The Book and Paper Group
The American Institute for Conservation


by Alan Puglia

Book conservators are generally familiar with producing their own boards for use in conservation-quality rebinding. Laminating quality matboard has been a common method of producing boards of better composition than commercially available boards. However, these boards lack the weight, "feel", and desirable working characteristics that are associated with traditional pasteboards. The following procedure, using a combination of common materials, was developed to easily produce boards of known quality that duplicate the weight, workability, and "feel" of traditional pasteboards.


Whatman #1 Chromatography Paper - This paper is used as the outer surface of the pasteboard, and provides a clean workable surface. Any fine quality waterleaf sheet of paper could probably be substituted.

Cotton Linters - Cotton linters form the core of the pasteboard. It is easily available, fairly inexpensive, and seems to yield a very flat board when dried. It is possible to substitute blotter, but blotter often yields boards that are warped and must be flattened after the initial drying. I have also tried Abaca linters, which produced a rougher surfaced board that was very tough and solid.

Flour Paste - Unbleached wheat flour was cooked, four parts water to one part flour, until thickened and tacky. The paste should be strained before use and mixed with enough water to reach a heavy cream consistency. Standard wheat-starch paste can be substituted if desired, but it is possible that the gluten and other proteins in flour may yield a harder, less flexible, board.
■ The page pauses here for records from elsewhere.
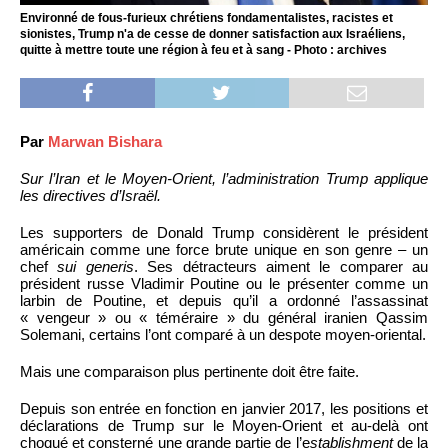
Environné de fous-furieux chrétiens fondamentalistes, racistes et
sionistes, Trump n'a de cesse de donner satisfaction aux Israéliens,
quitte à mettre toute une région à feu et à sang - Photo : archives
Par
Marwan Bishara
Sur l’Iran et le Moyen-Orient, l’administration Trump applique
les directives d’Israël.
Les supporters de Donald Trump considèrent le président
américain comme une force brute unique en son genre – un
chef
sui generis
. Ses détracteurs aiment le comparer au
président russe Vladimir Poutine ou le présenter comme un
larbin de Poutine, et depuis qu’il a ordonné l’assassinat
« vengeur » ​​ou « téméraire » du général iranien Qassim
Solemani, certains l’ont comparé à un despote moyen-oriental.
Mais une comparaison plus pertinente doit être faite.
Depuis son entrée en fonction en janvier 2017, les positions et
déclarations de Trump sur le Moyen-Orient et au-delà ont
choqué et consterné une grande partie de l’e
stablishment
de la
  1. Determine the number of layers of linters required to be thicker than the desired result, as pressing will compact the stack beyond the initial dry thickness. Cut cotton linters somewhat larger than the desired final size. Cut two sheets of Whatman somewhat larger than the linter size.
  2. Mist the Whatman sheets lightly with water to avoid wrinkles. Place one sheet on a piece of Reemay over waste blotter on a pressboard.
  3. Dip a sheet of linter into the paste mixture. The best result is a thin but even layer of paste on the front and back of the sheet. It will be necessary to adjust the amount of paste and water to achieve the desired result. Also, paste and water will have to be added throughout the process to maintain the correct mixture. Layer the desired number of linter sheets onto the Whatman sheet. Top the stack with the second Whatman sheet, Reemay, waste blotter, and a pressboard.
  4. Transfer the stack to the press and begin pressing. Increase the pressure slowly to avoid excessive squish-out of paste. The goal of this step is to remove as much water as possible while leaving the paste. The stack can be left in for several minutes, adding pressure as needed.
  5. Remove the damp pasteboards from the press. Larger sheets should be dried flat on drying racks. Smaller sheets can be dried upright leaning against a wall or each other to allow even drying all around.
  6. If sheets should dry warped, they can be humidified briefly and pressed between dry blotters. A faster method of flattening is possible if a dry-mount press is available. Humidify the boards until they are slightly flexible and put in the dry-mount press at low heat for several minutes. Remove the pasteboard and let cool under weight.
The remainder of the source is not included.